- **Instructions to follow**: Quote the entries in full, character for character, without their images.

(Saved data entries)
--
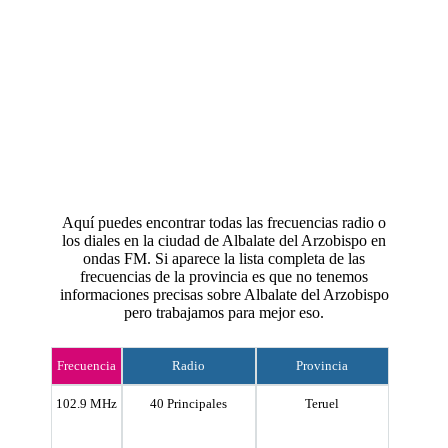
Aquí puedes encontrar todas las frecuencias radio o
los diales en la ciudad de Albalate del Arzobispo en
ondas FM. Si aparece la lista completa de las
frecuencias de la provincia es que no tenemos
informaciones precisas sobre Albalate del Arzobispo
pero trabajamos para mejor eso.
Frecuencia
Radio
Provincia
102.9 MHz
40 Principales
Teruel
--
- **Solved problem**:
Aquí puedes encontrar todas las frecuencias radio o
los diales en la ciudad de Albalate del Arzobispo en
ondas FM. Si aparece la lista completa de las
frecuencias de la provincia es que no tenemos
informaciones precisas sobre Albalate del Arzobispo
pero trabajamos para mejor eso.
Frecuencia
Radio
Provincia
102.9 MHz
40 Principales
Teruel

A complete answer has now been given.